In the past I’ve complained about 29 communication behaviours (see “16 annoying communications that must end in 2011” and “13 annoying communications that must end in 2012”). After some reflection on a few of these annoying communications and others soon to be mentioned, I realize the reason many of these communications irritate me so much is because the sender thinks they’re doing the right thing.
Like being thrust into a blinding swarm after our team wins a national championship, we lose our better judgement as to what’s right and wrong. Just because we see others doing it en masse we benignly think it’s okay to engage in abhorrent activity. What proceeds is a challenge to these mob-OKed assumptions.
Friend collecting
There was a time we used to just guess as to who was the most popular person in the room. Today, we look at your very public follower, friend, or subscriber count and we know. If one person’s number is higher than another’s, then that person is more popular, right?
We like to fool ourselves into believing this is not true, but we can’t stop ourselves from staring at those numbers, comparing ourselves to others, and adding more online friends.
While most of us connect with people we’ve met in the real world or online, there are others who truly collect friends, extending invites to complete strangers on Facebook and LinkedIn with absolutely no explanation as to why they want to connect.

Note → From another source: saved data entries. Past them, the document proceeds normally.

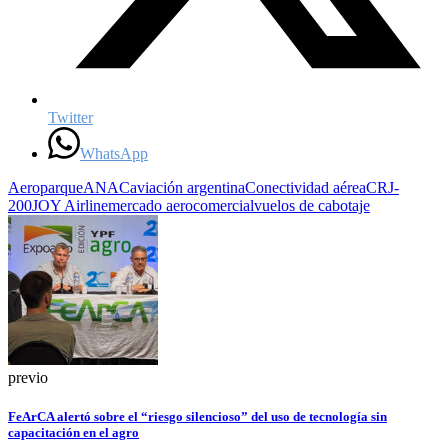
Twitter
WhatsApp
Aeroparque
ANAC
aviación argentina
Conectividad aérea
CRJ-
200
JOY Airline
mercado aerocomercial
vuelos de cabotaje
previo
FeArCA alertó sobre el “riesgo silencioso” del uso de tecnología sin
capacitación en el agro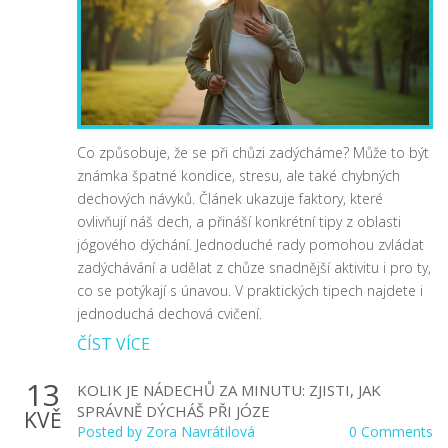
Co způsobuje, že se při chůzi zadýcháme? Může to být
známka špatné kondice, stresu, ale také chybných
dechových návyků. Článek ukazuje faktory, které
ovlivňují náš dech, a přináší konkrétní tipy z oblasti
jógového dýchání. Jednoduché rady pomohou zvládat
zadýchávání a udělat z chůze snadnější aktivitu i pro ty,
co se potýkají s únavou. V praktických tipech najdete i
jednoduchá dechová cvičení.
ČÍST VÍCE
13
KOLIK JE NÁDECHŮ ZA MINUTU: ZJISTI, JAK
SPRÁVNĚ DÝCHÁŠ PŘI JÓZE
KVĚ
Posted by
Zora Navrátilová
0 Comments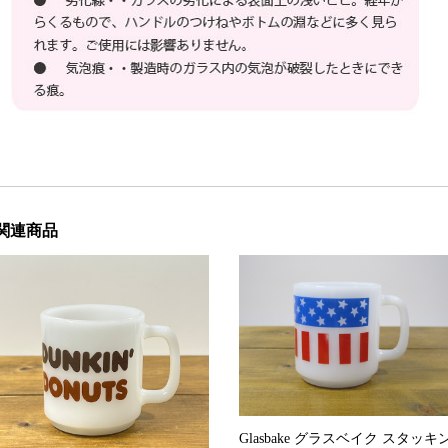
関連商品
Glasbake グラスベイク スタッキ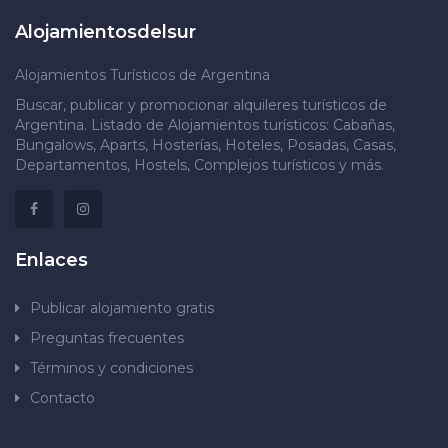
Alojamientosdelsur
Alojamientos Turísticos de Argentina
Buscar, publicar y promocionar alquileres turísticos de
Argentina. Listado de Alojamientos turísticos: Cabañas,
Bungalows, Aparts, Hosterías, Hoteles, Posadas, Casas,
Departamentos, Hostels, Complejos turísticos y más.
Enlaces
Publicar alojamiento gratis
Preguntas frecuentes
Términos y condiciones
Contacto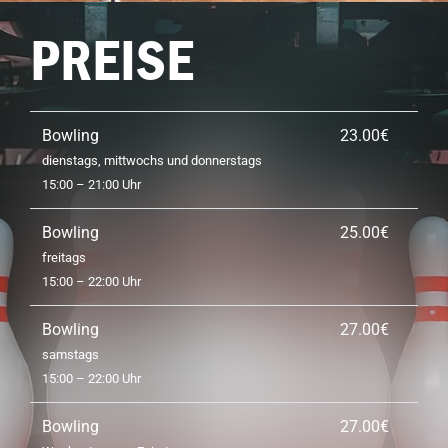
PREISE
Bowling
23.00€
dienstags, mittwochs und donnerstags
15:00 – 21:00 Uhr
Bowling
25.00€
freitags
15:00 – 22:00 Uhr
Bowling
27.00€
samstags
15:00 – 22:00 Uhr
Bowling
27.00€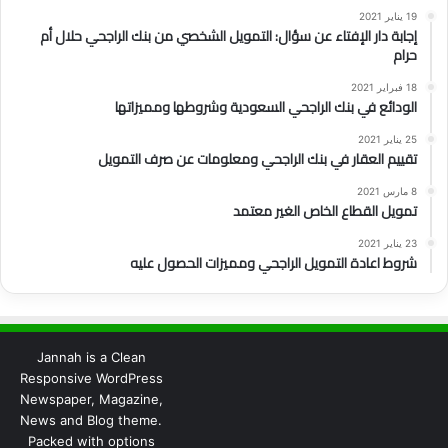
19 يناير 2021
إجابة دار الإفتاء عن سؤال: التمويل الشخصي من بنك الراجحي حلال أم
حرام
18 فبراير 2021
الودائع في بنك الراجحي السعودية وشروطها ومميزاتها
25 يناير 2021
تقييم العقار في بنك الراجحي ومعلومات عن صرف التمويل
8 مارس 2021
تمويل القطاع الخاص الغير معتمد
23 يناير 2021
شروط اعادة التمويل الراجحي ومميزات الحصول عليه
Jannah is a Clean
Responsive WordPress
Newspaper, Magazine,
News and Blog theme.
Packed with options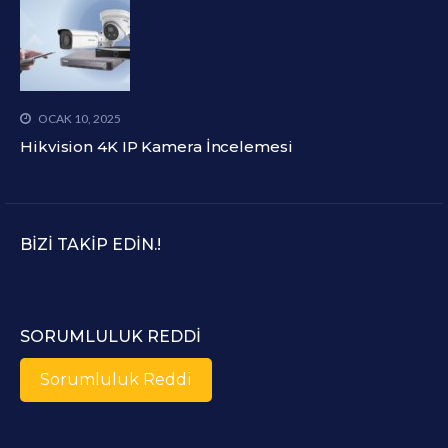
OCAK 10, 2025
Hikvision 4K IP Kamera İncelemesi
BIZI TAKIP EDIN.!
SORUMLULUK REDDI
Sorumluluk Reddi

Both social networks allow you to send private messages to explain why you want to connect. Yet these “friend collectors” avoid taking advantage of that function. What’s worse is the number of these strangers that refuse to reply to private messages after you’ve accepted their friend request.
Refusing private communications proves that the “friending” is purely a selfish action with the intended purpose of increasing public friend counts with no intention of creating a true social connection.
Asking people to like your content-free Facebook page
Similar to friend collecting is the process of setting up a Facebook fan page and then immediately spamming all your friends to like your page which happens to be void of content. Luckily, this has decreased substantially as it used to be a seemingly automatic request to all of one’s friends upon the creation of every single fan page.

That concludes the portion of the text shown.